Task item: Write each entry out again verbatim, pictures excluded.

--- Material supplied Enclosed Below ---

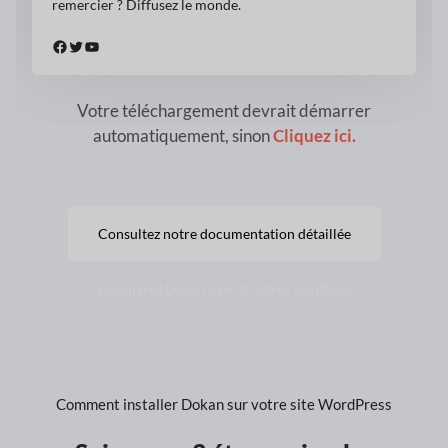
remercier ? Diffusez le monde.
Facebook
Gazouillement
YouTube
Votre téléchargement devrait démarrer
automatiquement, sinon
Cliquez ici.
Consultez notre documentation détaillée
Comparez Dokan avec d'autres solutions
Comment installer Dokan sur votre site WordPress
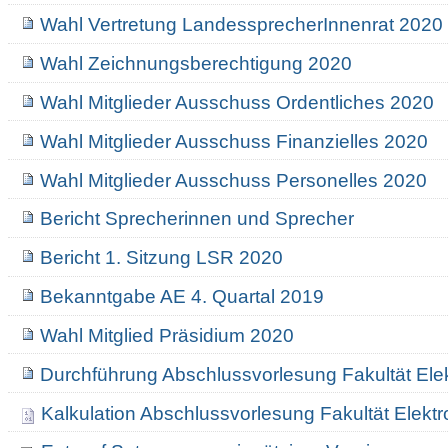
Wahl Vertretung LandessprecherInnenrat 2020
Wahl Zeichnungsberechtigung 2020
Wahl Mitglieder Ausschuss Ordentliches 2020
Wahl Mitglieder Ausschuss Finanzielles 2020
Wahl Mitglieder Ausschuss Personelles 2020
Bericht Sprecherinnen und Sprecher
Bericht 1. Sitzung LSR 2020
Bekanntgabe AE 4. Quartal 2019
Wahl Mitglied Präsidium 2020
Durchführung Abschlussvorlesung Fakultät Ele
Kalkulation Abschlussvorlesung Fakultät Elekt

--- End of Enclosed Material supplied ---

The answer:
remercier ? Diffusez le monde.
Facebook
Gazouillement
YouTube
Votre téléchargement devrait démarrer
automatiquement, sinon
Cliquez ici.
Consultez notre documentation détaillée
Comparez Dokan avec d'autres solutions
Comment installer Dokan sur votre site WordPress
Wahl Vertretung LandessprecherInnenrat 2020
Wahl Zeichnungsberechtigung 2020
Wahl Mitglieder Ausschuss Ordentliches 2020
Wahl Mitglieder Ausschuss Finanzielles 2020
Wahl Mitglieder Ausschuss Personelles 2020
Bericht Sprecherinnen und Sprecher
Bericht 1. Sitzung LSR 2020
Bekanntgabe AE 4. Quartal 2019
Wahl Mitglied Präsidium 2020
Durchführung Abschlussvorlesung Fakultät Ele
Kalkulation Abschlussvorlesung Fakultät Elekt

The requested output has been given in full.